Extra tags for AnalyzedToken

I am feeling we could improve analyzed token by allowing more tags which are not POS tags.
I am currently putting some tags in POS tag dictionary that are of additional help but are not pure POS tags. If we had extra tags we could put such information there.

The idea is to add a field AnalyzedToken.extraTags, e.g.:
private Map<String,String> extraTags;
The key here is category and value is set of tags. E.g. “pre-disambig: noun:m:…” or "
This could be used in several ways:

  1. disambiguator could put original (pre-disambig) tags there (if needed)
  2. tagger could put additional tags so that disambig/rules could use it later
    Tagger could use that field for some dynamic properties (e.g. token was tagged dynamically, without the dictionary) or users can create additional dictionaries.

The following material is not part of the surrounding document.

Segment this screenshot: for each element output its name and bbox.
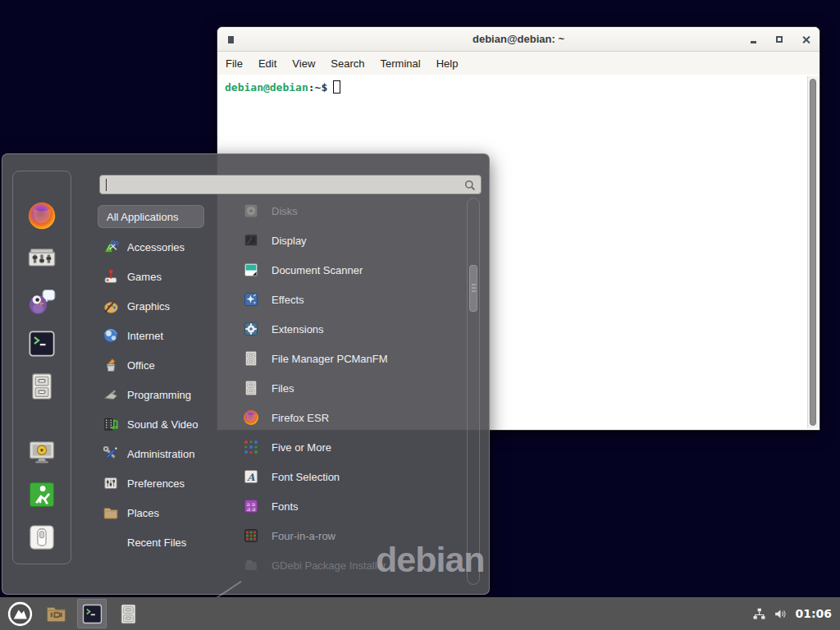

It could be then used in the rules with something like this:
<token postag="..." extra_tag="category1:tag1">

It might also be useful for debugging e.g. the German compound splitter.

I second this! Could be very useful for all kind of word markings!

I think we could add a field and start using it in Java code first, and then later extend it to grammar.xml/disambiguation.xml

The question is what type of field should it be:1

  1. plain string String extraTag - this has benefit of being similar to posTag and using same mechanisms
  2. Set<String> - (as unlike posTag these tag may be not related at all) this has benefit of being able to handle tags in more independent ways
  3. Map<String,Set<String>> - category to set of tags - this allows to separate tag sets into different categories, e.g. “dynamicTagging”, “disambig”, “semantic” etc will all have different set of tags

3rd IMHO is most properly designed and scalable but may impose bigger changes to xml handling.

I agree. One could think about using Map<String,List<String>> so there’s order information in the values.

Good suggestion. Shall we create a branch for this or just add a field in master (maybe marked experimental) and start working with it?

Yes, I think this is a situation where a branch makes sense.